Veeco expects a $250M order ramp to drive growth through 2027 as AI data centers shift to indium phosphide lasers. Watch for Q3 2026 delivery milestones.
Veeco Instruments (NASDAQ: VECO) is positioning its core deposition and etching technologies to capture a projected $2 billion expansion in the indium phosphide laser manufacturing market. The company’s strategy centers on the transition from copper interconnects to co-packaged optics in AI data centers, a shift that requires the high-precision optical films produced by Veeco’s Spectre Ion Beam Deposition (IBD) systems. Management confirmed over $250 million in new orders for MOCVD, wet processing, and IBD tools, with deliveries slated to begin in the third quarter of 2026 and accelerate significantly into 2027.
The fundamental driver for Veeco is the industry-wide move toward higher bandwidth density and improved power efficiency in AI optical infrastructure. As data centers scale, the reliance on indium phosphide lasers for next-generation 800-gig and 1.6-terabyte optical transceivers creates a direct tailwind for Veeco’s product suite. The company’s Spectre IBD system is currently the primary tool for laser facet coating, a critical step where traditional PVD or E-beam evaporation methods fail to meet the required reflectivity and thickness uniformity. By leveraging its incumbent position in laser facet coating and expanding its footprint in epitaxy, Veeco is effectively tethering its revenue growth to the capital expenditure cycles of hyperscale data center operators.
Veeco reported first-quarter revenue of $158 million, falling slightly short of guidance due to an $8 million impact from export license requirements for a mature node customer in China. This regulatory friction highlights the execution risk inherent in the company’s China-exposed business, which has seen a steady decline. However, management expects this headwind to be offset by mid-teens growth in the broader semiconductor segment, driven by laser annealing and advanced packaging. The company’s gross margin of 36% for the quarter was also pressured by this product mix, though guidance for the second quarter anticipates a recovery to between 38% and 40% as high-margin tool deployments ramp up.

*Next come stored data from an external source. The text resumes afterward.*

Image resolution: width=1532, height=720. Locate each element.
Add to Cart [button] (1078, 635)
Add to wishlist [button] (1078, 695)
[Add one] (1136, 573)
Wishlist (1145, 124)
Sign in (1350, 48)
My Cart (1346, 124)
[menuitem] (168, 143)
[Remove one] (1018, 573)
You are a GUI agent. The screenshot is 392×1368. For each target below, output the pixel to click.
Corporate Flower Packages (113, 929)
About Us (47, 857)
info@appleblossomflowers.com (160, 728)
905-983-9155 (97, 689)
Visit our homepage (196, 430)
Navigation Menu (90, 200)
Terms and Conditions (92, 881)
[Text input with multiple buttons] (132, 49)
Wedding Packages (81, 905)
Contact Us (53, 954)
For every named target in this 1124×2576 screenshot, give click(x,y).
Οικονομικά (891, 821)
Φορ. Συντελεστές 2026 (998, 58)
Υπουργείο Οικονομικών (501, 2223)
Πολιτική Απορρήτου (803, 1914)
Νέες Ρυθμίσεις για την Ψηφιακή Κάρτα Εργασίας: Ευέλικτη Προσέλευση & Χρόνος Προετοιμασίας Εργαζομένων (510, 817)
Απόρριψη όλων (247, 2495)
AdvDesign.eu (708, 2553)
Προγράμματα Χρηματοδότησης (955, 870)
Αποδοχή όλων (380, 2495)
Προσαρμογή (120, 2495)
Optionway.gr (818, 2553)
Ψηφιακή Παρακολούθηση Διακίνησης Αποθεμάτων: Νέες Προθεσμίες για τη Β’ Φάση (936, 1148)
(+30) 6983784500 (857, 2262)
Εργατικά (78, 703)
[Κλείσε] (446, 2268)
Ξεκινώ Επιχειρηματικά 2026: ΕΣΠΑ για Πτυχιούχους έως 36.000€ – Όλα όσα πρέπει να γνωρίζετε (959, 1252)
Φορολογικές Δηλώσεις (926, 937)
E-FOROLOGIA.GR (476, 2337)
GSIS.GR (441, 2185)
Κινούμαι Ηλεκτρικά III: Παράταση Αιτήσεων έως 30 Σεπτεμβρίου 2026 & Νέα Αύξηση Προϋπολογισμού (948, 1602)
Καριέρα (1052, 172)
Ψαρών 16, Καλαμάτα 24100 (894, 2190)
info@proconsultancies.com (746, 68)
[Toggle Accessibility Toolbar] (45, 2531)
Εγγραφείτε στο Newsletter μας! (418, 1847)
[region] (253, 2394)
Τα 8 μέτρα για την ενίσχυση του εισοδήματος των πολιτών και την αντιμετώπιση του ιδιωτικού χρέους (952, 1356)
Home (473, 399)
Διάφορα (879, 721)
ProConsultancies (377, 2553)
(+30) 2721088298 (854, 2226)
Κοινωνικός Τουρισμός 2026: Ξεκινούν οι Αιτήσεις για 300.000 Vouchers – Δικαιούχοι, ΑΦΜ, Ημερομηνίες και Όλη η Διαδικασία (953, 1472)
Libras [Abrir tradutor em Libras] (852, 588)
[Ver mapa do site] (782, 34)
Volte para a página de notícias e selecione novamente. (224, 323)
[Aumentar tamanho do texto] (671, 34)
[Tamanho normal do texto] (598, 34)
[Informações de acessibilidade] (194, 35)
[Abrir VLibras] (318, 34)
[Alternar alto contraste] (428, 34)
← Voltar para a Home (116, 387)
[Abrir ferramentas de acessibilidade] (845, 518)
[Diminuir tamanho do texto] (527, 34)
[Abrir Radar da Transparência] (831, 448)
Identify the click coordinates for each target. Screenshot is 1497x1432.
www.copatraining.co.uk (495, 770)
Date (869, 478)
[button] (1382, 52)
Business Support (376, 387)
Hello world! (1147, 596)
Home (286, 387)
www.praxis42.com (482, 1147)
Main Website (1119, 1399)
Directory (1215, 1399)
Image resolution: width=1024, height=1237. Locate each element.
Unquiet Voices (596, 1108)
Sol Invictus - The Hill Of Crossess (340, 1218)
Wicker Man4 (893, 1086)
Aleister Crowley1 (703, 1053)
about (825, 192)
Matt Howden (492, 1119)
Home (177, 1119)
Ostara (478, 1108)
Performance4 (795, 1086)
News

To meet the projected demand, Veeco is undergoing a significant capacity expansion, targeting a 10x increase in Spectre IBD output by early 2027. The company is also exploring contract manufacturing partnerships in Southeast Asia to scale its wet processing technologies. These capital-intensive moves are necessary to support the $250 million order backlog, but they introduce operational complexity. Investors should monitor the progress of ongoing evaluations for the Propel 300 system in the gallium nitride (GaN) power market, which serves as a secondary growth vector for AI power efficiency. The success of these evaluations, expected to conclude by late 2026, will determine the company’s ability to capture additional market share in 300mm GaN-on-silicon production.
Veeco has reaffirmed its full-year 2026 revenue guidance of $740 million to $800 million, with non-GAAP EPS projected between $1.50 and $1.85. The company’s market analysis suggests that while the semiconductor business faces mature node headwinds, the compound semiconductor segment is expected to grow by approximately 50% on a WFE-equivalent basis. The next concrete marker for investors is the Q3 2026 delivery start date for the $250 million order block. Any delay in the engineering improvements required for the Spectre IBD system to meet high-volume front-end requirements would weaken the current growth thesis. Conversely, successful pilot line orders for the Propel 300 system in the second half of 2026 would provide a clear signal of sustained momentum in the GaN power sector.
With an Alpha Score of 66/100, NVDA remains a key proxy for the broader AI infrastructure demand that Veeco is currently servicing, while WELL provides a different look at real estate-linked growth. Veeco’s ability to maintain its lead in ion beam deposition while scaling its epitaxy business will be the primary determinant of whether it reaches its $1 billion revenue target by 2030.